Selon des sources proches du dossier, les suspects auraient falsifié des documents relatifs à l'exportation de serveurs de la marque Super Micro Computer. Ces serveurs intégraient des puces Nvidia avancées, dont la vente à la Chine est strictement interdite sans licence, en vertu des restrictions américaines visant à limiter l'accès de Pékin aux technologies de pointe.

Les trois individus ont été placés en détention dans le cadre de cette affaire. Le parquet taïwanais les accuse d'avoir réussi, à au moins une reprise, à faire sortir un lot de ces puces du territoire taïwanais vers le Japon, avant qu'elles ne soient finalement acheminées vers la Chine. Les autorités n'ont pas précisé le volume exact de puces concernées par cette contrebande présumée.
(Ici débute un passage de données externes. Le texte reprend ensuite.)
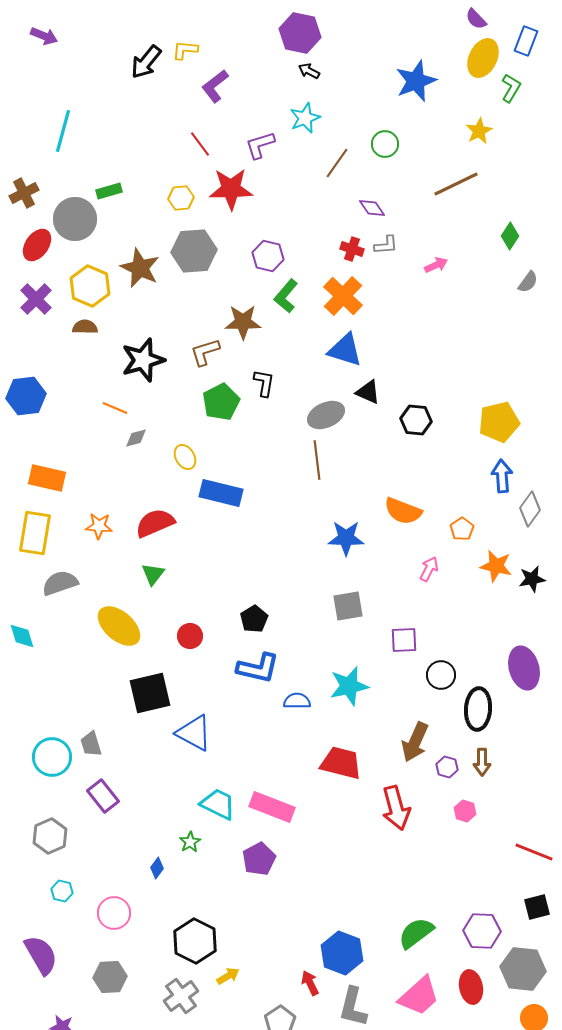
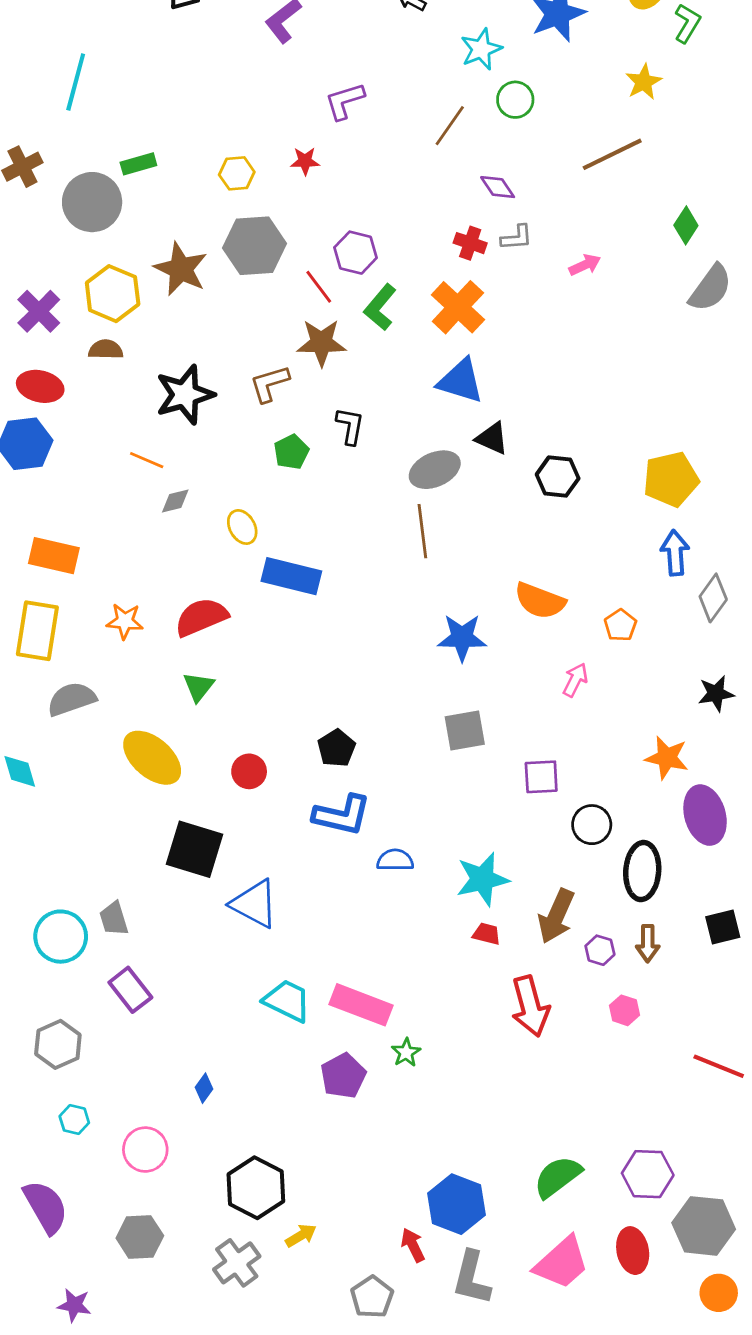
cyan star: (305, 118) -> (481, 49), moved
red line: (200, 144) -> (319, 287), moved
red star: (231, 189) -> (305, 161), size x0.5
red ellipse: (37, 245) -> (40, 386), moved, turned 68
gray semicircle: (528, 282) -> (710, 288), size x1.6
green pentagon: (221, 402) -> (291, 452), size x0.7
orange star: (496, 566) -> (667, 758), moved
cyan star: (349, 686) -> (482, 879), moved
black square: (150, 693) -> (194, 849), turned 30
red trapezoid: (341, 763) -> (487, 934), moved, size x0.5
green star: (190, 842) -> (406, 1053), moved
black square: (537, 907) -> (723, 927), moved

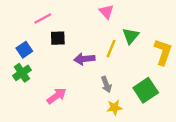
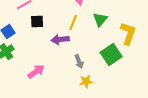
yellow line: (111, 49) -> (73, 23), moved
green square: (146, 90) -> (111, 55), moved

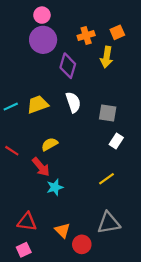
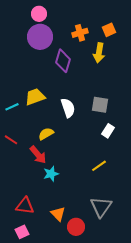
white semicircle: (73, 102) -> (68, 108), moved
cyan line: (11, 107) -> (12, 107), moved
gray triangle: (109, 223) -> (101, 207), turned -45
Cette affaire intervient dans un contexte de durcissement des contrôles à l'exportation de technologies sensibles, les États-Unis cherchant à empêcher la Chine d'acquérir des composants avancés pouvant être utilisés dans le domaine militaire ou pour le développement de l'intelligence artificielle. Les puces Nvidia, en particulier les modèles les plus performants, sont au cœur de ces restrictions.

L'enquête se poursuit pour déterminer l'ampleur exacte du réseau de contrebande et identifier d'éventuels complices. Les autorités taïwanaises coopèrent probablement avec leurs homologues américains et japonais, bien que cela n'ait pas été officiellement confirmé. Taïwan, en tant que plaque tournante majeure de la fabrication de semi-conducteurs, est un point de passage sensible pour ces technologies.